Posted On: Oct 11, 2018
Amazon Athena is an interactive query service that makes it easy to analyze data in Amazon S3 using standard SQL. Athena is serverless, so there is no infrastructure to manage, and you pay only for the queries that you run. Today, we are releasing support for creating tables using the results of a Select query or support for Create Table As Select (CTAS) statement. Analysts can use CTAS statements to create new tables from existing tables on a subset of data, or a subset of columns, with options to convert the data into columnar formats, such as Apache Parquet and Apache ORC, and partition it. Athena automatically adds the resultant table and partitions to the Glue Data Catalog, making them immediately available for subsequent queries. By default, CTAS statements in Athena write data in Parquet format. Other supported formats include Apache ORC, AVRO, JSON, and Text, with options to use Gzip or Snappy as compression formats. You can also bucket your data by columns or choose to encrypt it.
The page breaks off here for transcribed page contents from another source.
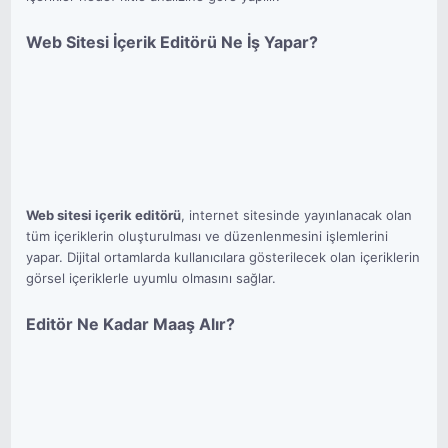
Web Sitesi İçerik Editörü Ne İş Yapar?
Web sitesi içerik editörü
, internet sitesinde yayınlanacak olan
tüm içeriklerin oluşturulması ve düzenlenmesini işlemlerini
yapar. Dijital ortamlarda kullanıcılara gösterilecek olan içeriklerin
görsel içeriklerle uyumlu olmasını sağlar.
Editör Ne Kadar Maaş Alır?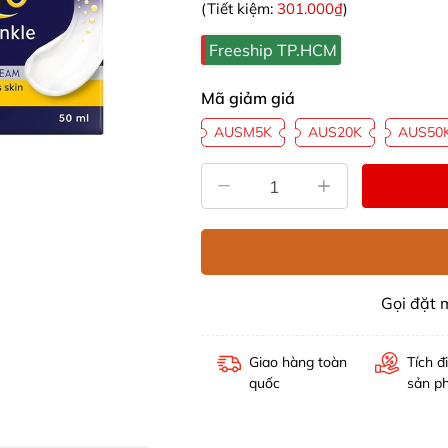
(Tiết kiệm:
301.000₫
)
Freeship TP.HCM
Mã giảm giá
AUSM5K
AUS20K
AUS50
Gọi đặt
Giao hàng toàn
Tích đ
quốc
sản p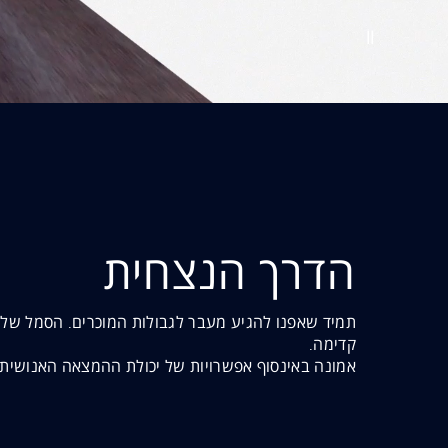
הדרך הנצחית
תמיד שאפנו להגיע מעבר לגבולות המוכרים. הסמל של
קדימה.
אמונה באינסוף אפשרויות של יכולת ההמצאה האנושית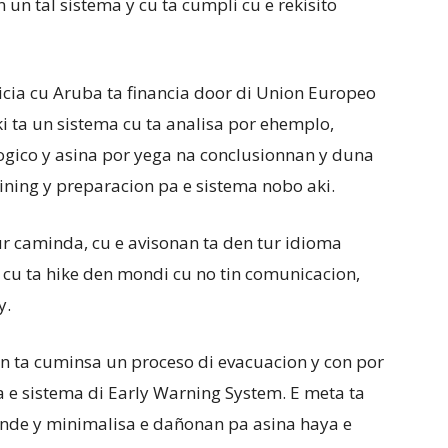
 un tal sistema y cu ta cumpli cu e rekisito
ticia cu Aruba ta financia door di Union Europeo
i ta un sistema cu ta analisa por ehemplo,
gico y asina por yega na conclusionnan y duna
ining y preparacion pa e sistema nobo aki.
ur caminda, cu e avisonan ta den tur idioma
a cu ta hike den mondi cu no tin comunicacion,
y.
n ta cuminsa un proceso di evacuacion y con por
 e sistema di Early Warning System. E meta ta
ende y minimalisa e dañonan pa asina haya e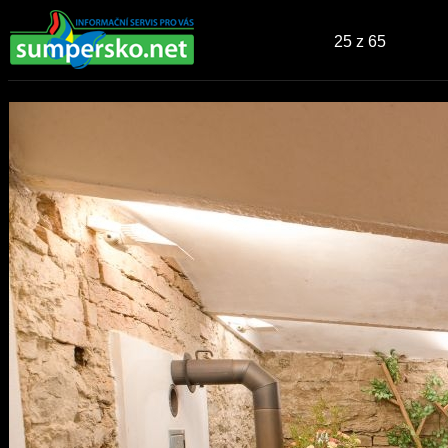
25
z 65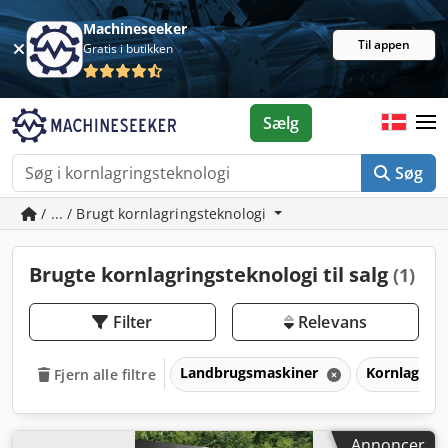
Machineseeker
Til appen
Gratis i butikken
Sælg
Søg
/ ... / Brugt kornlagringsteknologi
Brugte kornlagringsteknologi til salg
(1)
Filter
Relevans
Landbrugsmaskiner
Kornlagrin
Fjern alle filtre
Annoncer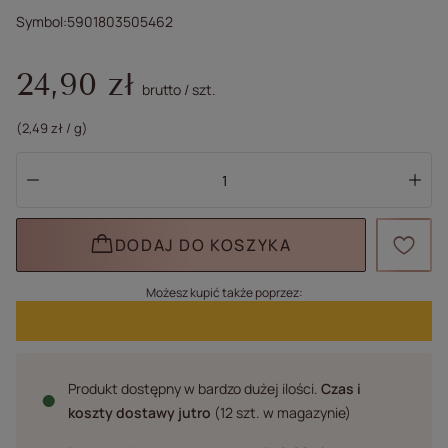
Symbol
5901803505462
24,90 zł
brutto
/
szt.
(2,49 zł / g)
DODAJ DO KOSZYKA
Możesz kupić także poprzez:
Produkt dostępny w bardzo dużej ilości
Czas i
koszty dostawy
jutro
(12 szt. w magazynie)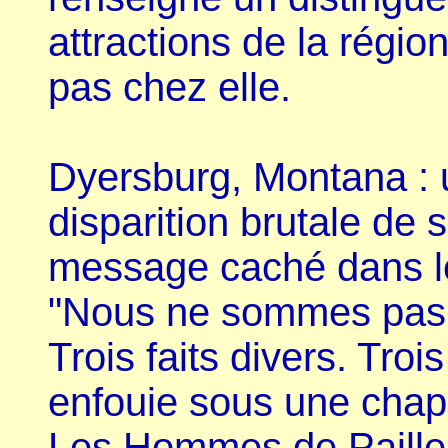
attractions de la région
pas chez elle.
Dyersburg, Montana : un
disparition brutale de
message caché dans le 
"Nous ne sommes pas 
Trois faits divers. Troi
enfouie sous une chap
Les Hommes de Paille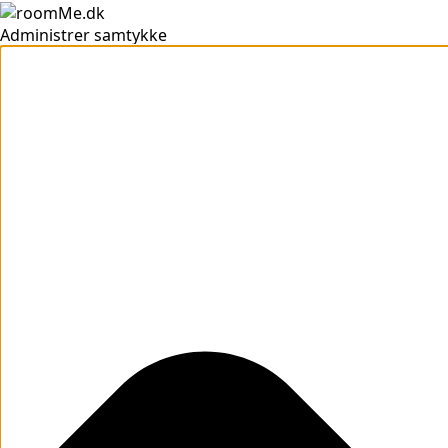
Administrer samtykke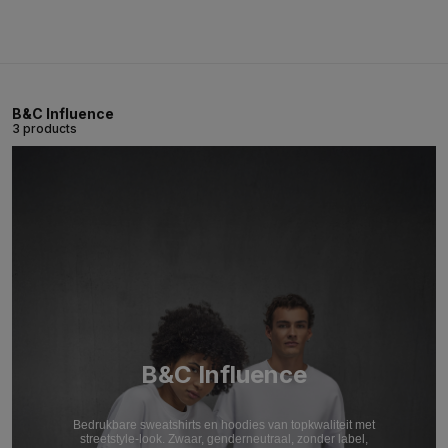
B&C Influence
3 products
B&C Influence
Bedrukbare sweatshirts en hoodies van topkwaliteit met
streetstyle-look. Zwaar, genderneutraal, zonder label,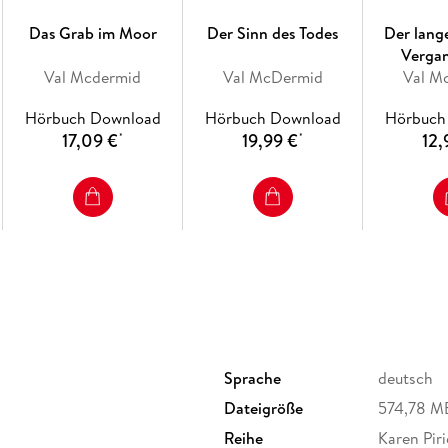
Das Grab im Moor
Der Sinn des Todes
Der lang
Verga
Val Mcdermid
Val McDermid
Val M
Hörbuch Download
Hörbuch Download
Hörbuch
17,09 €
19,99 €
12,
*
*
Sprache
deutsch
Dateigröße
574,78 M
Reihe
Karen Piri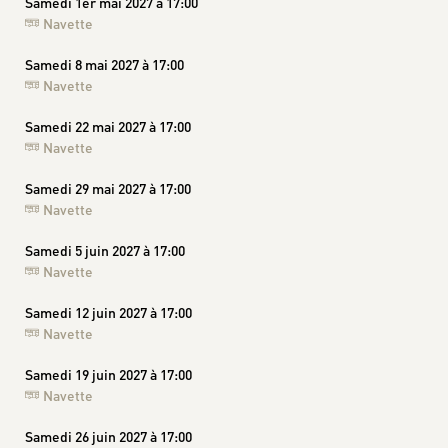
Samedi 1er mai 2027 à 17:00
Navette
Samedi 8 mai 2027 à 17:00
Navette
Samedi 22 mai 2027 à 17:00
Navette
Samedi 29 mai 2027 à 17:00
Navette
Samedi 5 juin 2027 à 17:00
Navette
Samedi 12 juin 2027 à 17:00
Navette
Samedi 19 juin 2027 à 17:00
Navette
Samedi 26 juin 2027 à 17:00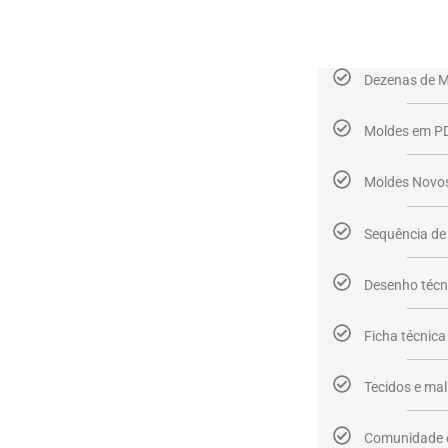
Dezenas de 
Moldes em P
Moldes Novos
Sequência d
Desenho técn
Ficha técnica
Tecidos e mal
Comunidade e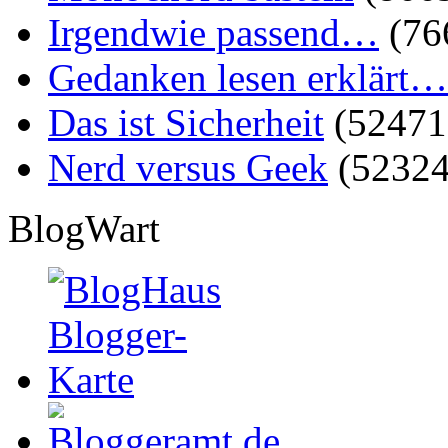
Irgendwie passend…
(76
Gedanken lesen erklärt…
Das ist Sicherheit
(52471
Nerd versus Geek
(52324
BlogWart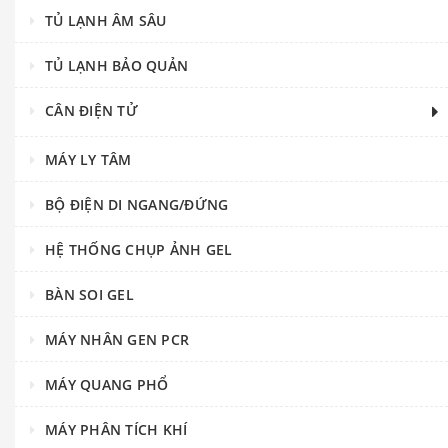
TỦ LẠNH ÂM SÂU
TỦ LẠNH BẢO QUẢN
CÂN ĐIỆN TỬ
MÁY LY TÂM
BỘ ĐIỆN DI NGANG/ĐỨNG
HỆ THỐNG CHỤP ẢNH GEL
BÀN SOI GEL
MÁY NHÂN GEN PCR
MÁY QUANG PHỔ
MÁY PHÂN TÍCH KHÍ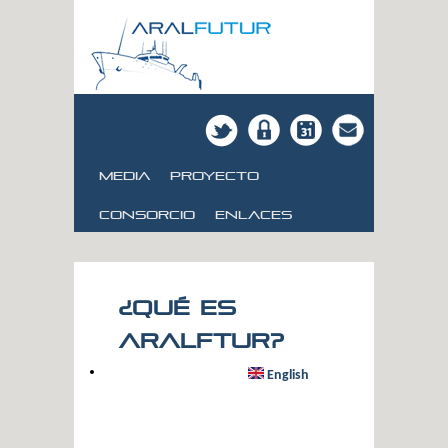
Media
Proyecto
consorcio
Enlaces
¿Qué es
aralftur?
English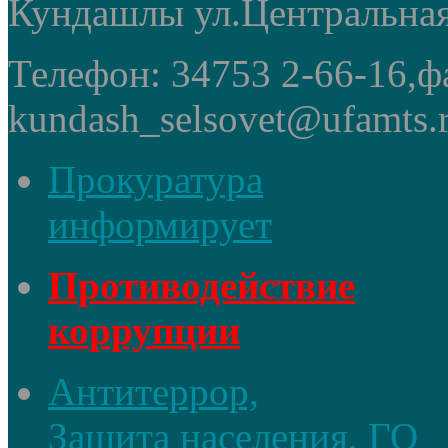
Кундашлы ул.Центральная
Телефон: 34753 2-66-16,ф
kundash_selsovet@ufamts.
Прокуратура
информирует
Противодействие
коррупции
Антитеррор,
Защита населения, ГО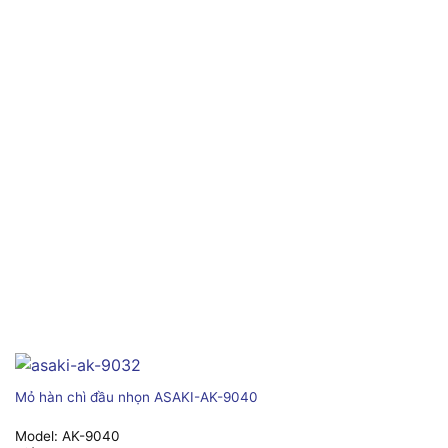
Mỏ hàn chì đầu nhọn ASAKI-AK-9040
Model:
AK-9040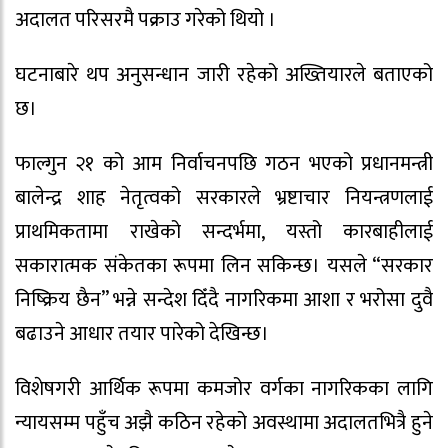
अदालत परिसरमै पक्राउ गरेको थियो ।
घटनाबारे थप अनुसन्धान जारी रहेको अख्तियारले बताएको
छ।
फाल्गुन २१ को आम निर्वाचनपछि गठन भएको प्रधानमन्त्री
बालेन्द्र शाह नेतृत्वको सरकारले भ्रष्टाचार नियन्त्रणलाई
प्राथमिकतामा राखेको सन्दर्भमा, यस्तो कारबाहीलाई
सकारात्मक संकेतका रूपमा लिन सकिन्छ। यसले “सरकार
निष्क्रिय छैन” भन्ने सन्देश दिँदै नागरिकमा आशा र भरोसा दुवै
बढाउने आधार तयार पारेको देखिन्छ।
विशेषगरी आर्थिक रूपमा कमजोर वर्गका नागरिकका लागि
न्यायसम्म पहुँच अझै कठिन रहेको अवस्थामा अदालतभित्रै हुने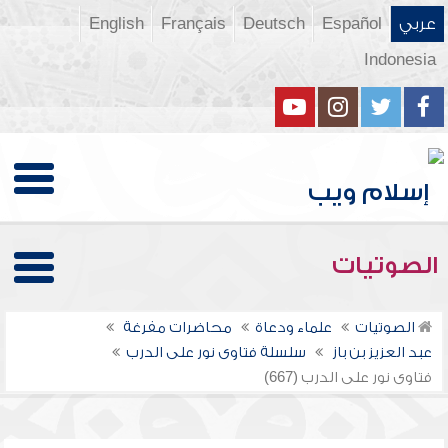
عربي
Español
Deutsch
Français
English
Indonesia
الصوتيات
الصوتيات
علماء ودعاة
محاضرات مفرغة
عبد العزيز بن باز
سلسلة فتاوى نور على الدرب
فتاوى نور على الدرب (667)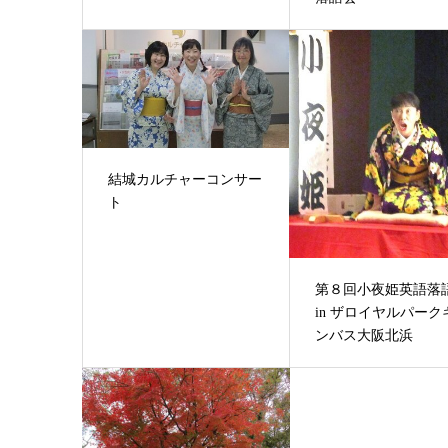
結城カルチャーコンサー
ト
第８回小夜姫英語落
in ザロイヤルパーク
ンバス大阪北浜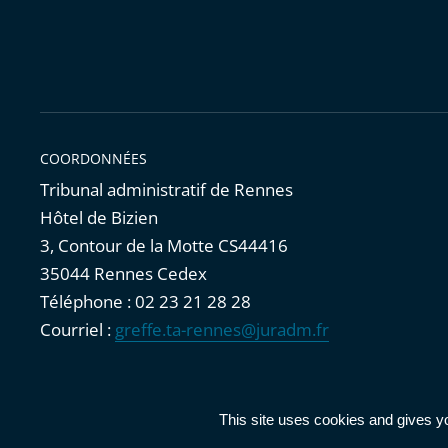
COORDONNÉES
Tribunal administratif de Rennes
Hôtel de Bizien
3, Contour de la Motte CS44416
35044 Rennes Cedex
Téléphone : 02 23 21 28 28
Courriel :
greffe.ta-rennes@juradm.fr
Accessibilité : partiellement conforme
|
Mentions légales
|
This site uses cookies and gives y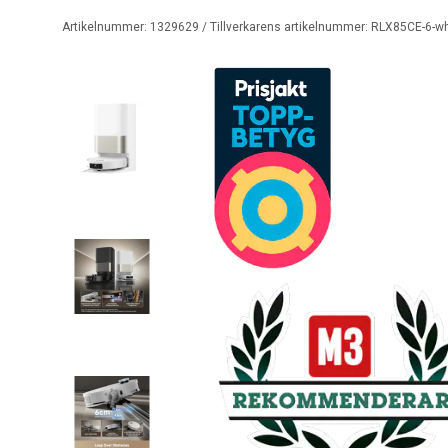
Artikelnummer:
1329629
/ Tillverkarens artikelnummer:
RLX85CE-6-wh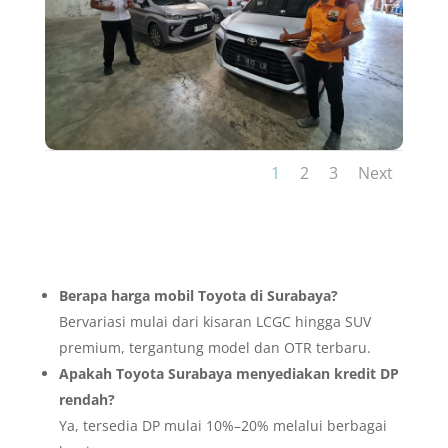
1
2
3
Next
Berapa harga mobil Toyota di Surabaya?
Bervariasi mulai dari kisaran LCGC hingga SUV
premium, tergantung model dan OTR terbaru.
Apakah Toyota Surabaya menyediakan kredit DP
rendah?
Ya, tersedia DP mulai 10%–20% melalui berbagai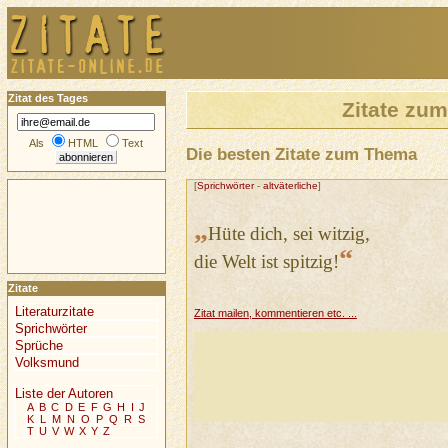
Zitat des Tages
Zitate zu
Als
HTML
Text
Die besten Zitate zum Thema
[
Sprichwörter
-
altväterliche
]
„
Hüte dich, sei witzig,
“
die Welt ist spitzig!
Zitate
Literaturzitate
Zitat mailen, kommentieren etc. ...
Sprichwörter
Sprüche
Volksmund
Liste der Autoren
A
B
C
D
E
F
G
H
I
J
K
L
M
N
O
P
Q
R
S
T
U
V
W
X
Y
Z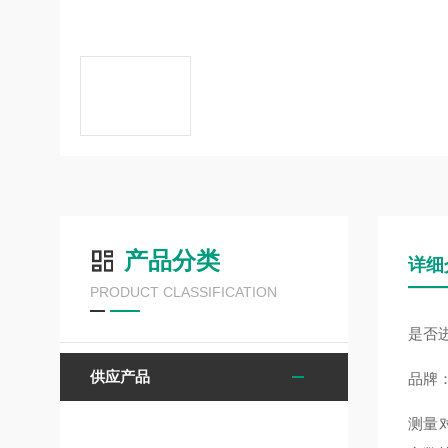
产品分类
详细
PRODUCT CLASSIFICATION
是否
供应产品
品牌：
测量对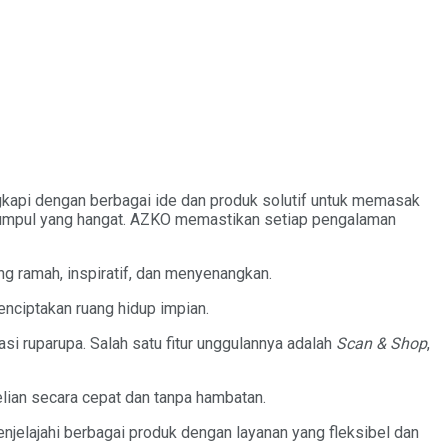
ngkapi dengan berbagai ide dan produk solutif untuk memasak
kumpul yang hangat. AZKO memastikan setiap pengalaman
g ramah, inspiratif, dan menyenangkan.
nciptakan ruang hidup impian.
asi ruparupa. Salah satu fitur unggulannya adalah
Scan & Shop
,
ian secara cepat dan tanpa hambatan.
njelajahi berbagai produk dengan layanan yang fleksibel dan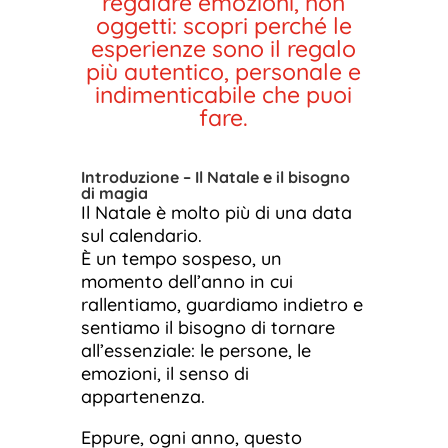
regalare emozioni, non
oggetti: scopri perché le
esperienze sono il regalo
più autentico, personale e
indimenticabile che puoi
fare.
Introduzione – Il Natale e il bisogno
di magia
Il Natale è molto più di una data
sul calendario.
È un tempo sospeso, un
momento dell’anno in cui
rallentiamo, guardiamo indietro e
sentiamo il bisogno di tornare
all’essenziale: le persone, le
emozioni, il senso di
appartenenza.
Eppure, ogni anno, questo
CTAS statements help reduce cost and improve performance by allowing users to run queries on smaller tables constructed from larger tables. For example, you can use a CTAS statement to create a table that selects specific columns from two different tables that have data in JSON format, convert the results into columnar format such as Parquet, and add the table to the Glue Data Catalog in a single statement, making subsequent queries easier, faster and cheaper. With CTAS statements, analysts no longer have to rely on Data Engineering teams to create tables aligned to their specific workloads, enabling a self-service environment. Click here for additional examples of CTAS statements. CTAS statements are charged based on bytes scanned in the Select phase, similar to how Athena charges for Select queries.